Elise Stolte broke the news that on Monday at an in-private meeting of Council Services Committee, Edmonton City Council approved a plan to install a glass wall between council and the members of public in council chambers as well as install metal detectors and implement bag searches at the door.

This is something I absolutely do not support, at all. You can check out my thoughts from Twitter which I've collected into a moment.

I also posted feedback on Andrew Knack's Facebook Page as well as in a thread on reddit.

Edmonton's City Council does not have an issue with violence. We've had heated debates - many recall the passionate Uber debate - but shouting and removing your shirts does not violence make. Even when the room was completely packed with angry, passionate citizens who believed their livelihood was threatened, there was no violence. The existing infrastructure of security and police functioned as expected, and the crowd was controlled and removed from chambers.

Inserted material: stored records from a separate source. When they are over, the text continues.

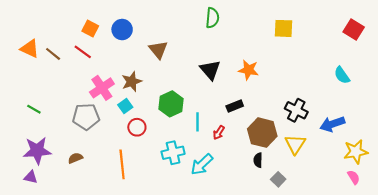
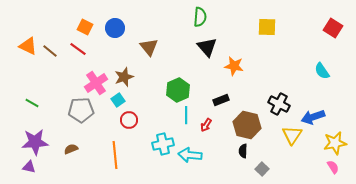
black triangle: (210, 70) -> (207, 47), moved
green hexagon: (171, 104) -> (178, 90), moved
yellow triangle: (295, 144) -> (292, 135), moved
cyan arrow: (202, 164) -> (190, 155), turned 50

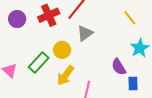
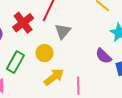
green rectangle: (39, 62) -> (15, 62), moved
yellow arrow: (65, 75) -> (54, 77), turned -150

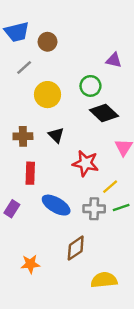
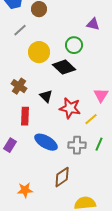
black diamond: (104, 113) -> (64, 67), moved
black triangle: (56, 135) -> (46, 96), moved
brown cross: (23, 136) -> (19, 86), turned 35
yellow line: (110, 187) -> (91, 119), moved
green line: (121, 208) -> (99, 144), turned -48

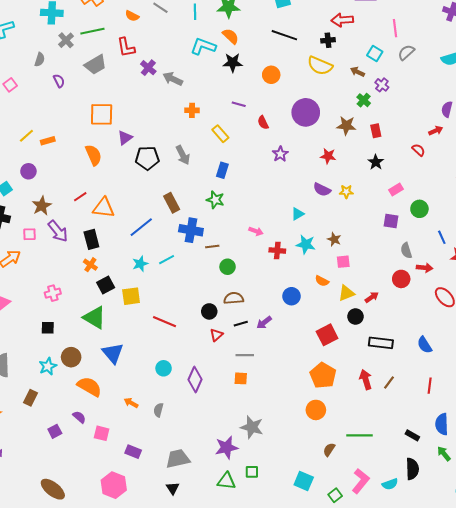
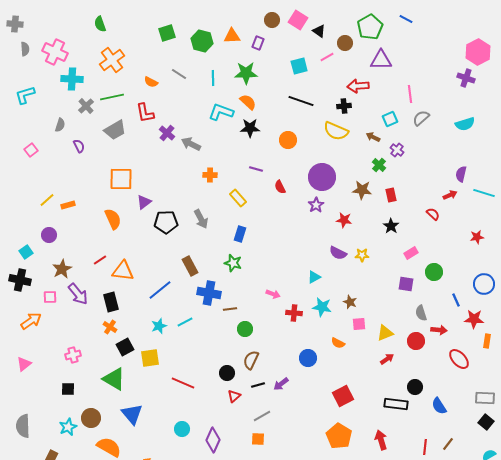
cyan square: (375, 53) -> (390, 119), turned 35
purple star: (280, 154) -> (316, 205), moved
yellow triangle: (346, 293) -> (385, 333), moved
brown semicircle: (234, 298) -> (251, 360), turned -60
black circle: (355, 317) -> (415, 387), moved
gray line: (245, 355) -> (262, 416), turned -30
brown line: (389, 383) -> (448, 444), moved
red line: (430, 386) -> (425, 447), moved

This wall is made of humans, not glass

Standing up to this issue, and saying firmly no, without specific details of a credible threat warranting this, we're not going to erode our freedoms to engage in security theatre. Attending a council or committee meeting is pleasurable, I know for certain if I was asked to have my bag searched when entering, I'd be disinclined to attend these legally required public hearings.

And let's not forget, this is the same council that voted to not allow residents to call in to committee meetings because "face-to-face" was important to them.

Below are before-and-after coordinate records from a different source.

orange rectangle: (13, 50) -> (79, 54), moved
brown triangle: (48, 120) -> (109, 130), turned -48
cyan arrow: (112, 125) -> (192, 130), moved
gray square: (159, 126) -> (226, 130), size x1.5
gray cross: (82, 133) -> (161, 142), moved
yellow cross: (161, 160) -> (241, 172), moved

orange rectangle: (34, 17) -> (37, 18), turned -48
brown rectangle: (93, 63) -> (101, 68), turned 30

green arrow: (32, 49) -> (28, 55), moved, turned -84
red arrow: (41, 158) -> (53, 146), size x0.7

Credit where it is due, Councillors Caterina, Henderson, McKeen and Nickel all voted against the proposal, but it passed nevertheless.

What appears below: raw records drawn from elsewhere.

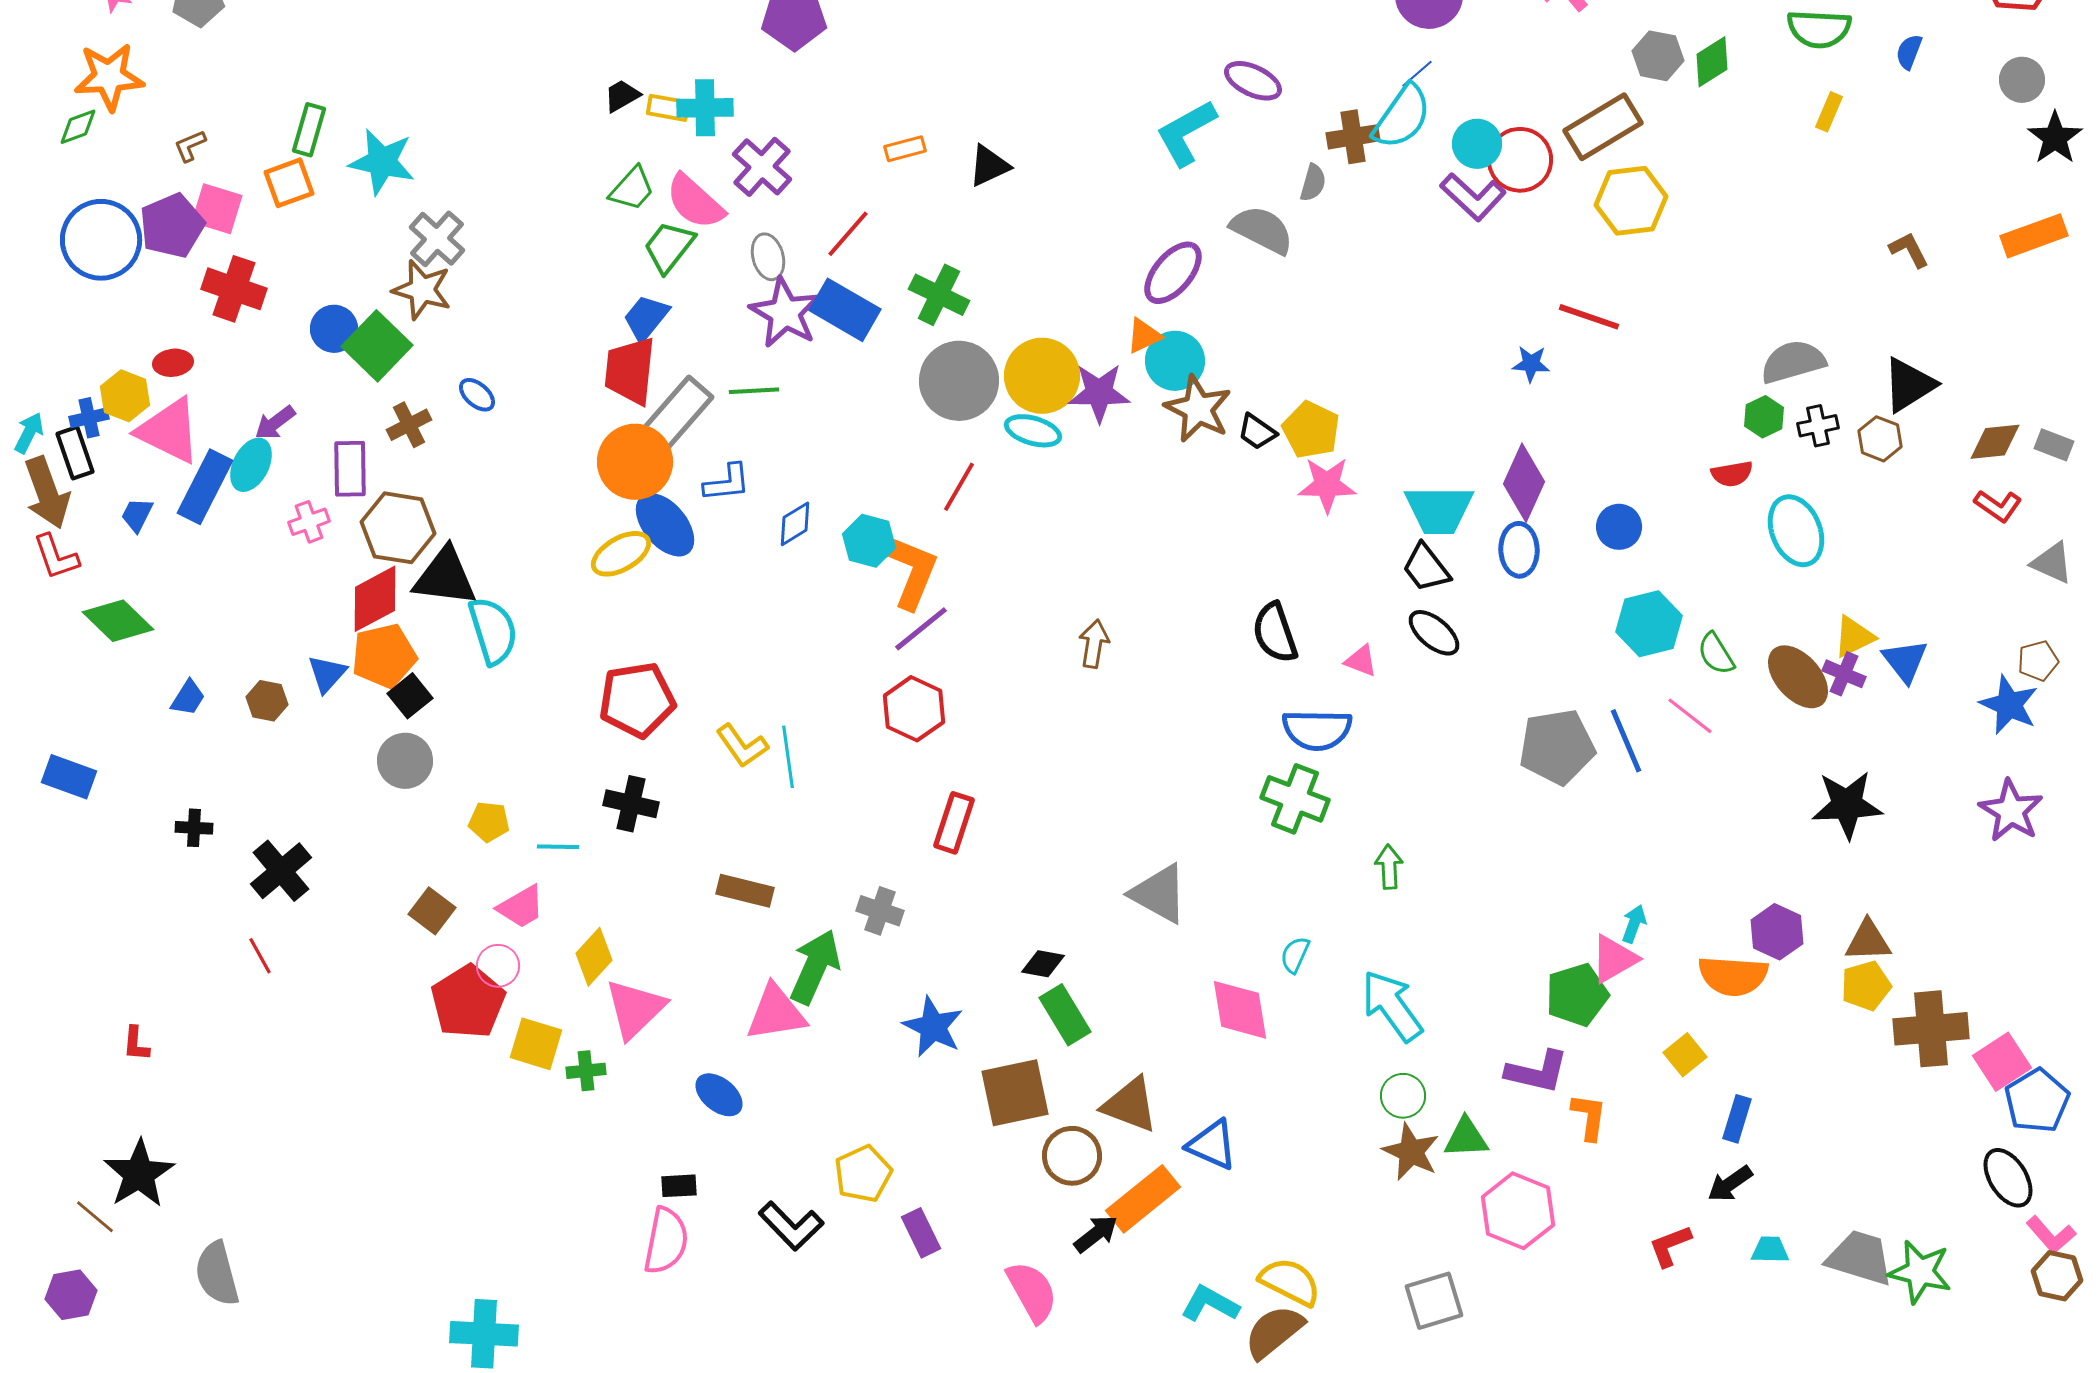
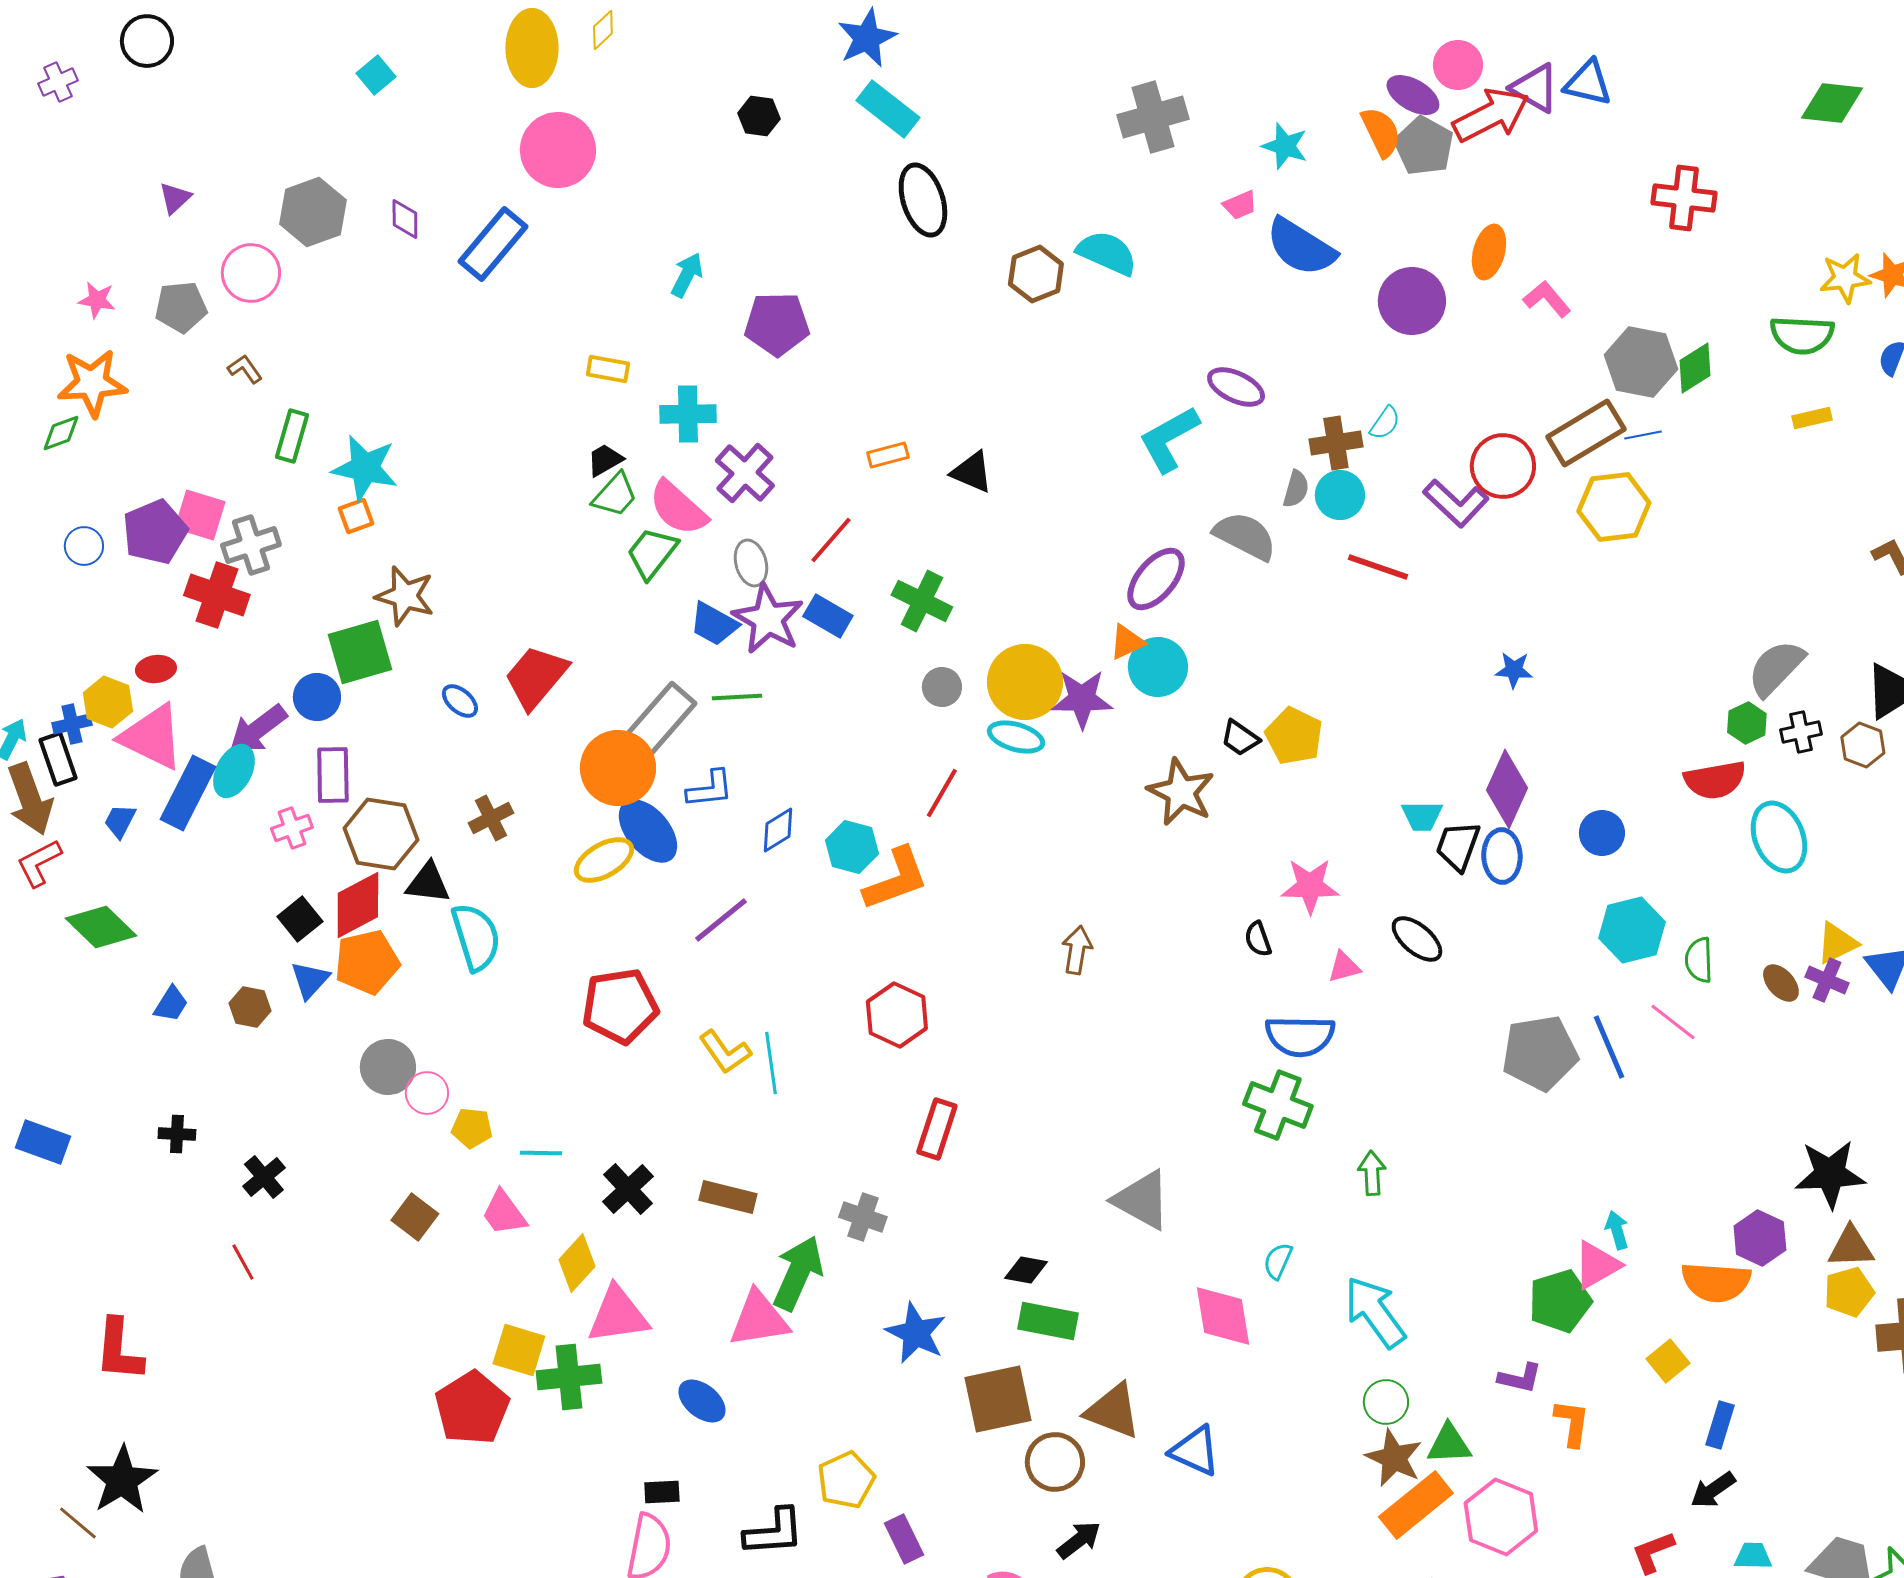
gray hexagon: (1658, 56) -> (1641, 362), size x1.4
blue line: (1417, 74) -> (1643, 435), moved, turned 30
black trapezoid: (622, 96) -> (605, 460), moved
yellow rectangle: (668, 108) -> (608, 369), moved
yellow rectangle: (1829, 112) -> (1812, 418), turned 54
cyan semicircle: (1402, 117) -> (1385, 423), size x0.5
cyan circle: (1477, 144) -> (1340, 495), moved
brown L-shape: (190, 146) -> (245, 369), moved, turned 78
black triangle: (989, 166) -> (972, 472), turned 48
orange square: (289, 183) -> (356, 516), moved, size x0.7
gray cross: (437, 239) -> (251, 545), moved, turned 30
blue circle: (101, 240) -> (84, 546), size x0.5
blue rectangle: (845, 310) -> (828, 616), size x0.7
red line: (1589, 317) -> (1378, 567), moved
blue trapezoid: (646, 318) -> (714, 624), moved, turned -100
blue circle: (334, 329) -> (317, 697), moved
green square: (377, 346) -> (360, 652), turned 30
gray semicircle: (1793, 362) -> (1776, 668), turned -30
red trapezoid: (630, 371) -> (536, 677), moved, turned 34
gray circle: (959, 381) -> (942, 687), size x0.5
brown star: (1198, 409) -> (1181, 792), moved
purple arrow: (275, 423) -> (258, 729), size x1.4
brown cross: (409, 425) -> (491, 818), moved
red semicircle: (1732, 474) -> (1715, 780), size x1.5
pink star: (1327, 485) -> (1310, 886), moved
cyan trapezoid: (1439, 510) -> (1422, 816), size x0.6
red L-shape: (56, 557) -> (39, 863), turned 82
black trapezoid: (1426, 568) -> (1458, 846), moved, turned 58
orange L-shape: (913, 573) -> (896, 879), turned 48
black triangle: (445, 577) -> (428, 883), size x0.7
purple line: (921, 629) -> (721, 920), moved
black semicircle: (1275, 633) -> (1258, 939), size x0.6
green semicircle: (1716, 654) -> (1699, 960), turned 30
pink triangle: (1361, 661) -> (1344, 967), turned -36
brown ellipse: (1798, 677) -> (1781, 983), size x0.6
black square: (410, 696) -> (300, 919), moved
blue rectangle: (69, 777) -> (43, 1142), moved
black cross: (631, 804) -> (628, 1189), moved, turned 34
black star: (1847, 805) -> (1830, 1174), moved
black cross: (281, 871) -> (264, 1177), size x0.7
pink trapezoid: (521, 907) -> (504, 1213), turned 84
cyan arrow: (1634, 924) -> (1617, 1230), turned -36
pink circle: (498, 966) -> (427, 1093), moved
red pentagon: (468, 1002) -> (472, 1408), moved
pink triangle: (635, 1009) -> (618, 1315), turned 36
green rectangle: (1065, 1015) -> (1048, 1321), turned -48
red L-shape: (136, 1044) -> (119, 1350), size x1.8
green cross: (586, 1071) -> (569, 1377), size x1.6
purple L-shape: (1537, 1072) -> (1520, 1378), size x0.7
orange rectangle: (1143, 1199) -> (1416, 1505), moved
black L-shape: (791, 1226) -> (774, 1532), turned -50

Councillor Esslinger referenced a police training event showing how quickly things can escalate as what convinced her this was required. Councillor Banga likened it to body armour, which is necessary to protect police lives - but lets stop and think about what means: we're letting fear, not evidence or need make our decisions for us, and that's not a road we want to go down. When decisions are made based on fear, whoever makes the scariest appeal to emotion, without facts present is going to be heard the loudest.

What stinks even more about this whole ordeal is that the entire debate was in-private. We will never know what the report said or if there was even any evidence present: we know there was a survey within stating that administration felt uncomfortable with their backs to the public. This was kept private under Section 18 of FOIP which says that disclosure can be refused if it would reasonably be considered to be a threat to public safety. I'm not sure how discussions of furnishing of a room with a 1.5 metre wall would reasonably threaten public safety if they were disclosed.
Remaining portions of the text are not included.